=== Section Start ===

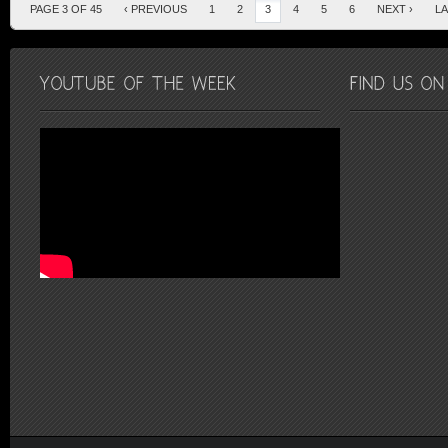
PAGE 3 OF 45
‹ PREVIOUS
1
2
3
4
5
6
NEXT ›
LA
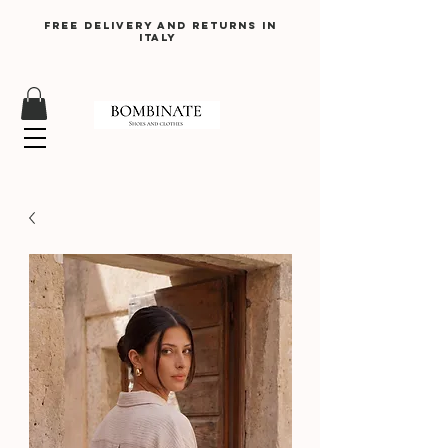
Free delivery and returns in
Italy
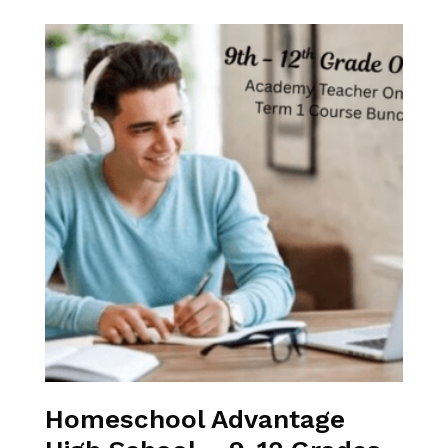
Homeschool Advantage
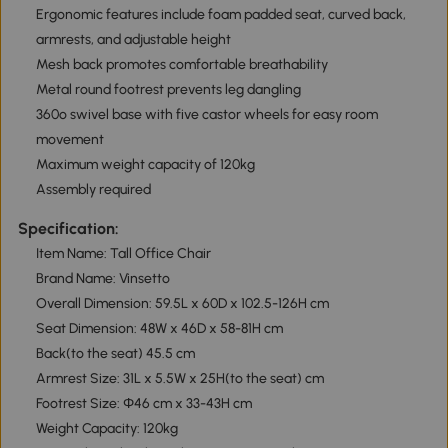
Ergonomic features include foam padded seat, curved back,
armrests, and adjustable height
Mesh back promotes comfortable breathability
Metal round footrest prevents leg dangling
360º swivel base with five castor wheels for easy room
movement
Maximum weight capacity of 120kg
Assembly required
Specification:
Item Name: Tall Office Chair
Brand Name: Vinsetto
Overall Dimension: 59.5L x 60D x 102.5-126H cm
Seat Dimension: 48W x 46D x 58-81H cm
Back(to the seat) 45.5 cm
Armrest Size: 31L x 5.5W x 25H(to the seat) cm
Footrest Size: Ф46 cm x 33-43H cm
Weight Capacity: 120kg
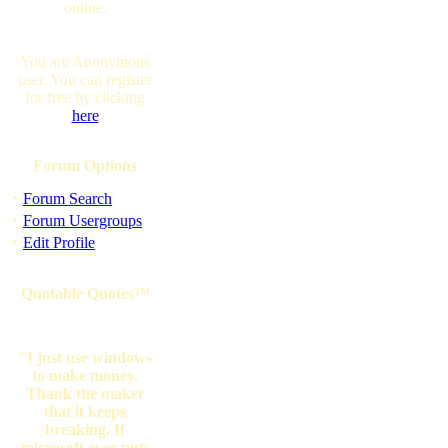
online.
You are Anonymous
user. You can register
for free by clicking
here
Forum Options
·
Forum Search
·
Forum Usergroups
·
Edit Profile
Quotable Quotes™
"I just use windows
to make money.
Thank the maker
that it keeps
breaking. If
microsoft ever puts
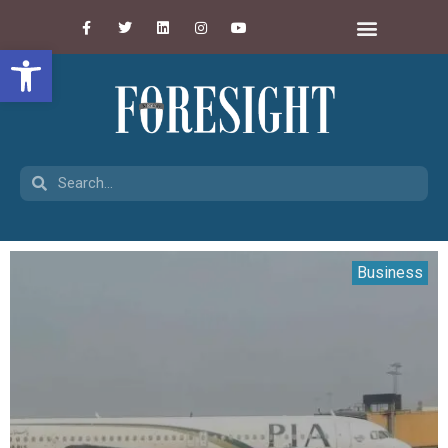
Open toolbar
Business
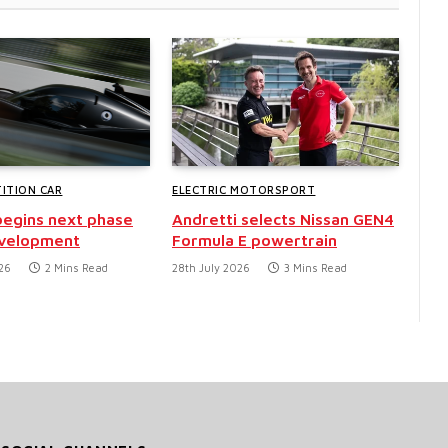
ITION CAR
ELECTRIC MOTORSPORT
egins next phase
Andretti selects Nissan GEN4
evelopment
Formula E powertrain
26
2 Mins Read
28th July 2026
3 Mins Read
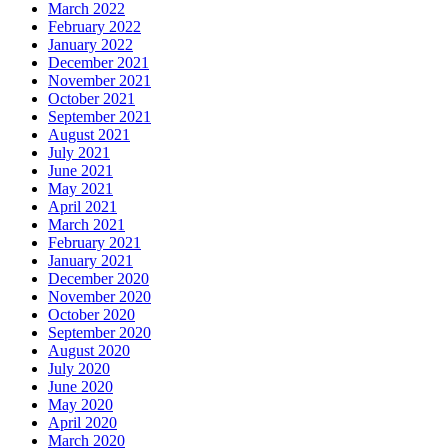
March 2022
February 2022
January 2022
December 2021
November 2021
October 2021
September 2021
August 2021
July 2021
June 2021
May 2021
April 2021
March 2021
February 2021
January 2021
December 2020
November 2020
October 2020
September 2020
August 2020
July 2020
June 2020
May 2020
April 2020
March 2020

=== Section End ===

How to complete this task:
Reproduce the entire listing exactly, but omit any pictures.

Solved exercise:
PAGE 3 OF 45
‹ PREVIOUS
1
2
3
4
5
6
NEXT ›
LA
Free delivery and returns in
Italy
Homeschool Advantage
Ergonomic features include foam padded seat, curved back,
armrests, and adjustable height
Mesh back promotes comfortable breathability
Metal round footrest prevents leg dangling
360º swivel base with five castor wheels for easy room
movement
Maximum weight capacity of 120kg
Assembly required
Specification:
Item Name: Tall Office Chair
Brand Name: Vinsetto
Overall Dimension: 59.5L x 60D x 102.5-126H cm
Seat Dimension: 48W x 46D x 58-81H cm
Back(to the seat) 45.5 cm
Armrest Size: 31L x 5.5W x 25H(to the seat) cm
Footrest Size: Ф46 cm x 33-43H cm
Weight Capacity: 120kg
online.
You are Anonymous
user. You can register
for free by clicking
here
Forum Options
·
Forum Search
·
Forum Usergroups
·
Edit Profile
Quotable Quotes™
"I just use windows
to make money.
Thank the maker
that it keeps
breaking. If
microsoft ever puts
Open toolbar
Business
ITION CAR
ELECTRIC MOTORSPORT
egins next phase
Andretti selects Nissan GEN4
evelopment
Formula E powertrain
26
2 Mins Read
28th July 2026
3 Mins Read
March 2022
February 2022
January 2022
December 2021
November 2021
October 2021
September 2021
August 2021
July 2021
June 2021
May 2021
April 2021
March 2021
February 2021
January 2021
December 2020
November 2020
October 2020
September 2020
August 2020
July 2020
June 2020
May 2020
April 2020
March 2020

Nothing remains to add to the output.